**EXERCISE OBJECTIVE**:
Quote the lines below from the one containing "aggiornato su sconti, promozioni ed eventi." to the final line, both ends included; exclude the pictures.

**RECORDS PROVIDED**:
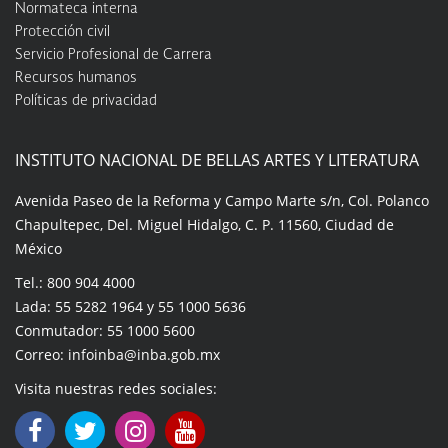
Normateca interna
Protección civil
Servicio Profesional de Carrera
Recursos humanos
Políticas de privacidad
INSTITUTO NACIONAL DE BELLAS ARTES Y LITERATURA
Avenida Paseo de la Reforma y Campo Marte s/n, Col. Polanco
Chapultepec, Del. Miguel Hidalgo, C. P. 11560, Ciudad de
México
Tel.: 800 904 4000
Lada: 55 5282 1964 y 55 1000 5636
Conmutador: 55 1000 5600
Correo: infoinba@inba.gob.mx
Visita nuestras redes sociales:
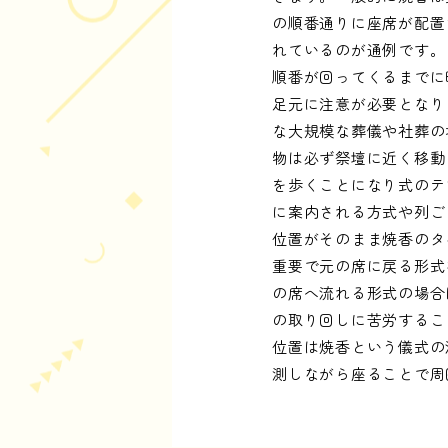
の順番通りに座席が配置
れているのが通例です。
順番が回ってくるまでに
足元に注意が必要となり
な大規模な葬儀や社葬の
物は必ず祭壇に近く移動
を歩くことになり式のテ
に案内される方式や列ご
位置がそのまま焼香のタ
重要で元の席に戻る形式
の席へ流れる形式の場合
の取り回しに苦労するこ
位置は焼香という儀式の
測しながら座ることで周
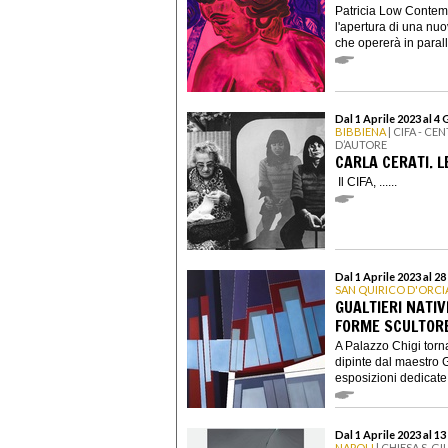
Patricia Low Contemp
l'apertura di una nuo
che opererà in parall
Dal 1 Aprile 2023 al 4
BIBBIENA
| CIFA - C
D’AUTORE
CARLA CERATI. 
Il CIFA, ......
Dal 1 Aprile 2023 al 2
SAN QUIRICO D'ORCI
GUALTIERI NATIV
FORME SCULTORE
A Palazzo Chigi torn
dipinte dal maestro G
esposizioni dedicate a
Dal 1 Aprile 2023 al 13
NAPOLI
| CHIESA S. G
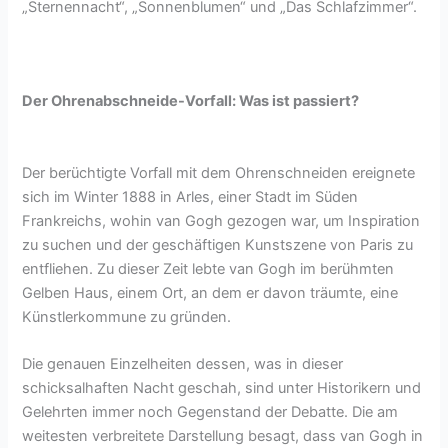
„Sternennacht“, „Sonnenblumen“ und „Das Schlafzimmer“.
Der Ohrenabschneide-Vorfall: Was ist passiert?
Der berüchtigte Vorfall mit dem Ohrenschneiden ereignete
sich im Winter 1888 in Arles, einer Stadt im Süden
Frankreichs, wohin van Gogh gezogen war, um Inspiration
zu suchen und der geschäftigen Kunstszene von Paris zu
entfliehen. Zu dieser Zeit lebte van Gogh im berühmten
Gelben Haus, einem Ort, an dem er davon träumte, eine
Künstlerkommune zu gründen.
Die genauen Einzelheiten dessen, was in dieser
schicksalhaften Nacht geschah, sind unter Historikern und
Gelehrten immer noch Gegenstand der Debatte. Die am
weitesten verbreitete Darstellung besagt, dass van Gogh in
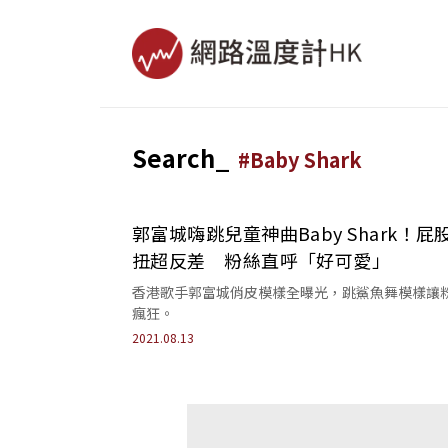
Search_
#
Baby Shark
郭富城嗨跳兒童神曲Baby Shark！屁
扭超反差 粉絲直呼「好可愛」
香港歌手郭富城俏皮模樣全曝光，跳鯊魚舞模樣讓
瘋狂。
2021.08.13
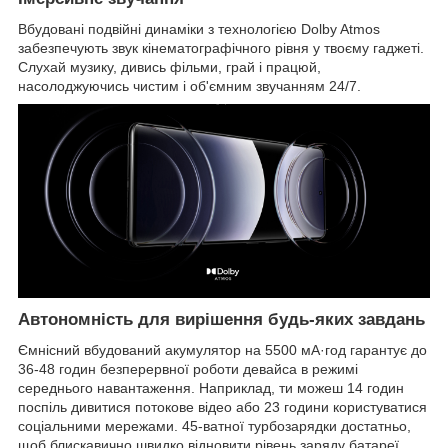
Вбудовані подвійні динаміки з технологією Dolby Atmos
забезпечують звук кінематографічного рівня у твоєму гаджеті.
Слухай музику, дивись фільми, грай і працюй,
насолоджуючись чистим і об'ємним звучанням 24/7.
Автономність для вирішення будь-яких завдань
Ємнісний вбудований акумулятор на 5500 мА·год гарантує до
36-48 годин безперервної роботи девайса в режимі
середнього навантаження. Наприклад, ти можеш 14 годин
поспіль дивитися потокове відео або 23 години користуватися
соціальними мережами. 45-ватної турбозарядки достатньо,
щоб блискавично швидко відновити рівень заряду батареї.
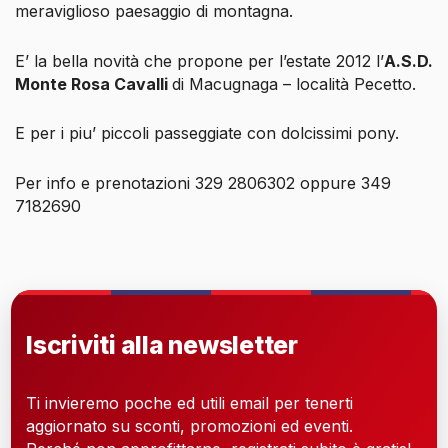
meraviglioso paesaggio di montagna.
E’ la bella novità che propone per l’estate 2012 l’
A.S.D.
Monte Rosa Cavalli
di Macugnaga – località Pecetto.
E per i piu’ piccoli passeggiate con dolcissimi pony.
Per info e prenotazioni 329 2806302 oppure 349
7182690
Iscriviti alla newsletter
Ti invieremo poche ed utili email per tenerti
aggiornato su sconti, promozioni ed eventi.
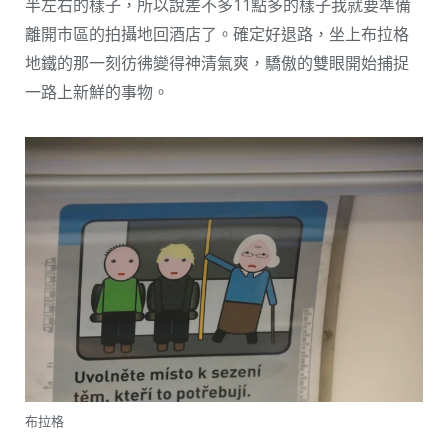
半左右的樣子，所以說差不多11點多的樣子我就要準備
離開市區的拍攝地回酒店了。確定好退路，坐上布拉格
地鐵的那一刻彷彿變得神清氣爽，驕傲的雙眼開始捕捉
一路上新鮮的事物。
布拉格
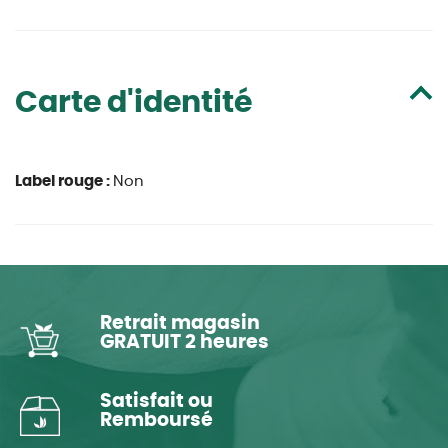
Carte d'identité
Label rouge :
Non
Retrait magasin
GRATUIT 2 heures
Satisfait ou
Remboursé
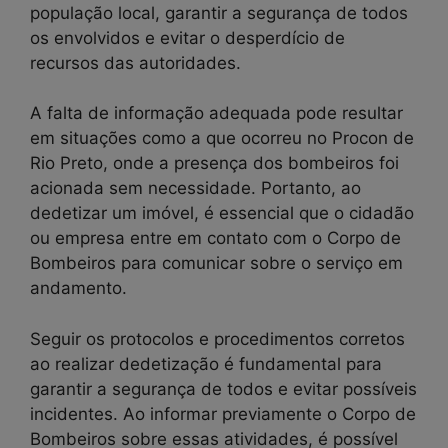
população local, garantir a segurança de todos
os envolvidos e evitar o desperdício de
recursos das autoridades.
A falta de informação adequada pode resultar
em situações como a que ocorreu no Procon de
Rio Preto, onde a presença dos bombeiros foi
acionada sem necessidade. Portanto, ao
dedetizar um imóvel, é essencial que o cidadão
ou empresa entre em contato com o Corpo de
Bombeiros para comunicar sobre o serviço em
andamento.
Seguir os protocolos e procedimentos corretos
ao realizar dedetização é fundamental para
garantir a segurança de todos e evitar possíveis
incidentes. Ao informar previamente o Corpo de
Bombeiros sobre essas atividades, é possível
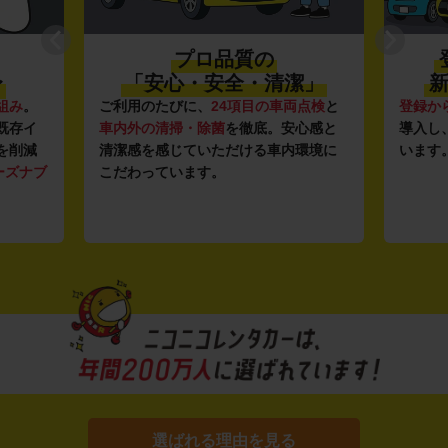
プロ品質の
〜
「安心・安全・清潔」
新
組み
。
ご利用のたびに、
24項目の車両点検
と
登録か
既存イ
車内外の清掃・除菌
を徹底。安心感と
導入し
を削減
清潔感を感じていただける車内環境に
います
ーズナブ
こだわっています。
選ばれる理由を見る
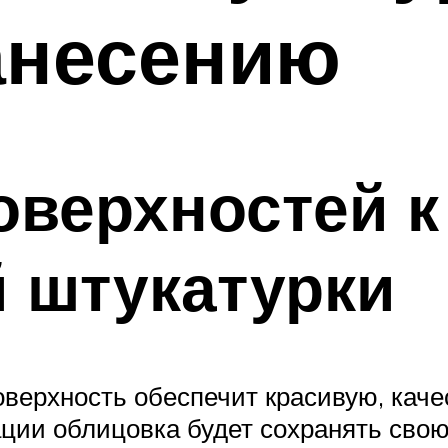
анесению
оверхностей 
 штукатурки
оверхность обеспечит красивую, кач
ации облицовка будет сохранять свою 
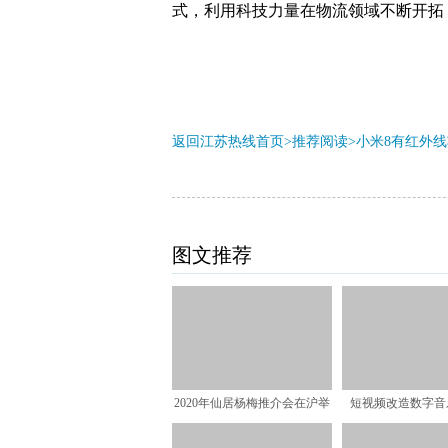
式，利用科技力量在物流领域不断开拓
返回江苏热线首页>推荐阅读>
小米8有红外
图文推荐
2020年仙居杨梅推介会在沪举
短视频改造数字音
行 顺丰驱动城乡农
路？这注定是条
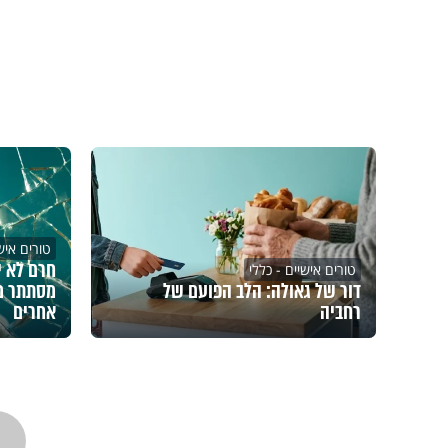
טורים אישי
חרם לא י
טורים אישיים - כללי
דור של גאולה: הלב הפועם של
מסתתר מ
רחביה
אחרים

**SOLUTION TO THIS TASK**:
aggiornato su sconti, promozioni ed eventi.
半左右的樣子，所以說差不多11點多的樣子我就要準備
離開市區的拍攝地回酒店了。確定好退路，坐上布拉格
地鐵的那一刻彷彿變得神清氣爽，驕傲的雙眼開始捕捉
一路上新鮮的事物。
布拉格
Carte d'identité
Label rouge :
Non
Retrait magasin
GRATUIT 2 heures
Satisfait ou
Remboursé
população local, garantir a segurança de todos
os envolvidos e evitar o desperdício de
recursos das autoridades.
A falta de informação adequada pode resultar
em situações como a que ocorreu no Procon de
Rio Preto, onde a presença dos bombeiros foi
acionada sem necessidade. Portanto, ao
dedetizar um imóvel, é essencial que o cidadão
ou empresa entre em contato com o Corpo de
Bombeiros para comunicar sobre o serviço em
andamento.
Seguir os protocolos e procedimentos corretos
ao realizar dedetização é fundamental para
garantir a segurança de todos e evitar possíveis
incidentes. Ao informar previamente o Corpo de
Bombeiros sobre essas atividades, é possível
プロ品質の
〜
「安心・安全・清潔」
新
組み
。
ご利用のたびに、
24項目の車両点検
と
登録か
既存イ
車内外の清掃・除菌
を徹底。安心感と
導入し
を削減
清潔感を感じていただける車内環境に
います
ーズナブ
こだわっています。
選ばれる理由を見る
анесению
оверхностей 
 штукатурки
оверхность обеспечит красивую, кач
ации облицовка будет сохранять свою 
式，利用科技力量在物流领域不断开拓
返回江苏热线首页>推荐阅读>
小米8有红外
图文推荐
2020年仙居杨梅推介会在沪举
短视频改造数字音
行 顺丰驱动城乡农
路？这注定是条
טורים אישי
חרם לא י
טורים אישיים - כללי
דור של גאולה: הלב הפועם של
מסתתר מ
רחביה
אחרים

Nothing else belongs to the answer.